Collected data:
%%

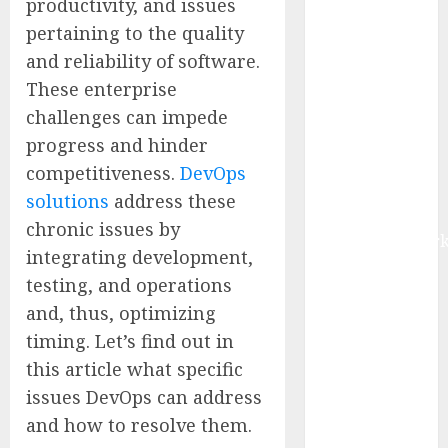
productivity, and issues
$22.81 Billion
pertaining to the quality
by 2030,
and reliability of software.
Growing at
These enterprise
12.0% CAGR,
challenges can impede
Amid Rising
Ransomware
progress and hinder
and Data
competitiveness.
DevOps
Breaches |
solutions
address these
Report by
chronic issues by
MarketsandMark
integrating development,
Sylogist
testing, and operations
Announces
and, thus, optimizing
Release Date
timing. Let’s find out in
for its Second
Quarter 2026
this article what specific
Results
issues DevOps can address
The eSIM That
and how to resolve them.
Is Actually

%%

## What you should do
Whenever a line of the entries contains "address", it counts toward the total; state that total alone.

## Exercise result
2